> About this exercise
Starting at the line that contains "Giełda pracy w", transcribe every remaining line of the entries exactly, including the last one.

> Given records
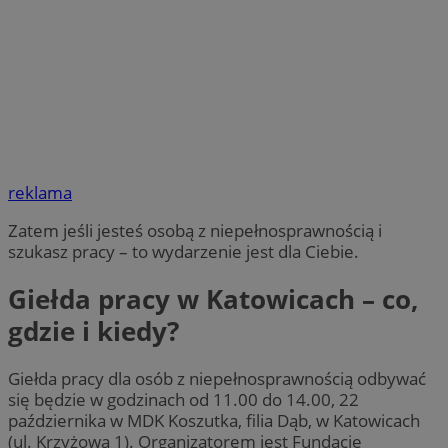
reklama
Zatem jeśli jesteś osobą z niepełnosprawnością i
szukasz pracy – to wydarzenie jest dla Ciebie.
Giełda pracy w Katowicach – co,
gdzie i kiedy?
Giełda pracy dla osób z niepełnosprawnością odbywać
się będzie w godzinach od 11.00 do 14.00, 22
października w MDK Koszutka, filia Dąb, w Katowicach
(ul. Krzyżowa 1). Organizatorem jest Fundację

> Reply to the exercise
Giełda pracy w Katowicach – co,
gdzie i kiedy?
Giełda pracy dla osób z niepełnosprawnością odbywać
się będzie w godzinach od 11.00 do 14.00, 22
października w MDK Koszutka, filia Dąb, w Katowicach
(ul. Krzyżowa 1). Organizatorem jest Fundację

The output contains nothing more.